THPP108	Temperature Measurements of Carbon Stripper Foil by Pulsed 650keV H^- Ion Beam	ion, ion-source, synchrotron, linac	3620
	A. Takagi, Y. Irie, I. Sugai, Y. Takeda KEK, Ibaraki
	Thick carbon foils (>300 mg/cm²) has been used for stripping of H^- ion beam at the 3 GeV Rapid Cycling Synchrotron　(3GeV-RCS) of the J-PARC. The carbon stripper foils with long lifetime against high temperature >1800 °K are strongly required. We have recently developed a new irradiation system for lifetime measurement using the KEK 650keV Cockcroft-Walton accelerator with high current pulsed and dc H^- beams, which can simulate the high-energy deposition upon foils in the RCS. The experimental results from the measured temperature of carbon stripper foil by the pulsed 650keV H^- ion beam (-6mApeak, 0.3ms, 25Hz) and the observed time structure in the beam spot by a photo-transistor are described.

THPP115	The Proposed ISAC-III Upgrade at TRIUMF	rfq, ion, proton, electron	3635
	R. E. Laxdal, F. Ames, R. A. Baartman, P. G. Bricault, S. R. Koscielniak, M. Marchetto, M. Trinczek, F. Yan TRIUMF, Vancouver
	Presently, the ISAC facility produces radioactive ions by a single driver beam of up to 100microA of 500MeV protons (50kW) impinging on either of two production targets which are configured such that only one radioactive ion beam (RIB) is available for use at any one time; and the experimental hours are shared between several facilities in the low energy and two accelerated beam experimental areas. The ISAC-III upgrade is proposed to increase the number of RIBs simultaneously available to three. The upgrade involves the addition of a high power electron linac, 50MeV/10mA, that would irradiate one of two new independent targets and produce RIBs through photo-fission. A second beamline from the existing cyclotron would deliver an additional 500MeV 200microA proton beam to the new target area to irradiate the second target producing the third simultaneous beam. The proposal includes an additional post-accelerator front-end to augment the existing infrastructure to provide the capability of accelerating two of the RIBs simultaneously. The paper summarizes the upgrade and discusses design choices to optimize nuclide availability across the three experimental areas.
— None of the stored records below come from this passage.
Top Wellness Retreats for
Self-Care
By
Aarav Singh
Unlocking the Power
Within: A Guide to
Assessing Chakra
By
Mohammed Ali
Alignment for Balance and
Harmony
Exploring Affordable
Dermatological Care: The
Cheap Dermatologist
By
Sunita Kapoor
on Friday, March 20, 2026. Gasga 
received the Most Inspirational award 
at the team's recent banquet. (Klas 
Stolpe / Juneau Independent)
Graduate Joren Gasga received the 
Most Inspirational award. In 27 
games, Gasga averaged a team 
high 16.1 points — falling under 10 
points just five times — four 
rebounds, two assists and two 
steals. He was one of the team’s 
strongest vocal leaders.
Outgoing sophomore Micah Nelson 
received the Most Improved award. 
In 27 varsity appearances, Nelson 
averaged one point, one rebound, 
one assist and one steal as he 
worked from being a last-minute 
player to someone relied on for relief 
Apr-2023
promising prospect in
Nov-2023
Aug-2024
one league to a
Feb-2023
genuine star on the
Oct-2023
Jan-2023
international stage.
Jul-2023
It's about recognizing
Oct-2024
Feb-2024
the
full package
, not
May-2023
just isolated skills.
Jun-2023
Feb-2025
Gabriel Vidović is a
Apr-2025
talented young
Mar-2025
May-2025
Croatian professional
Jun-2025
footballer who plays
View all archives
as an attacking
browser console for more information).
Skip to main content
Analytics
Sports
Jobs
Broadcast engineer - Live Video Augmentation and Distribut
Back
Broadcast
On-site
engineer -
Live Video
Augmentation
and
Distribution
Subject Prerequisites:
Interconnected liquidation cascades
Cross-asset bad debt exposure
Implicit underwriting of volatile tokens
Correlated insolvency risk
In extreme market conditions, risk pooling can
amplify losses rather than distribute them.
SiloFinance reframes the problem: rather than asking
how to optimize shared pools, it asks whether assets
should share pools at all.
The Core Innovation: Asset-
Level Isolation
THPP137	Development of Vacuum Components for XFEL/SPring-8	vacuum, undulator, ion, cathode	3682
	T. Bizen RIKEN/SPring-8, Hyogo
	Several new vacuum components have been developed for the XFEL/SPring-8 project. Vacuum waveguide flanges for C-band and S-band were successfully developed. These flanges provide both RF seal and vacuum seal. This seal mechanism can make vacuum seal even with a scratched gasket. A solid-lubricated clean bolt was developed for C-band and S-band flanges to avoid organic dust pollution that induce multipactor. New vacuum flange for accelerator beam line can use three types of gasket. A small RF contact for 28 mm inside diameter bellows was developed. This unfixed RF contact can move freely in all directions and displaced large.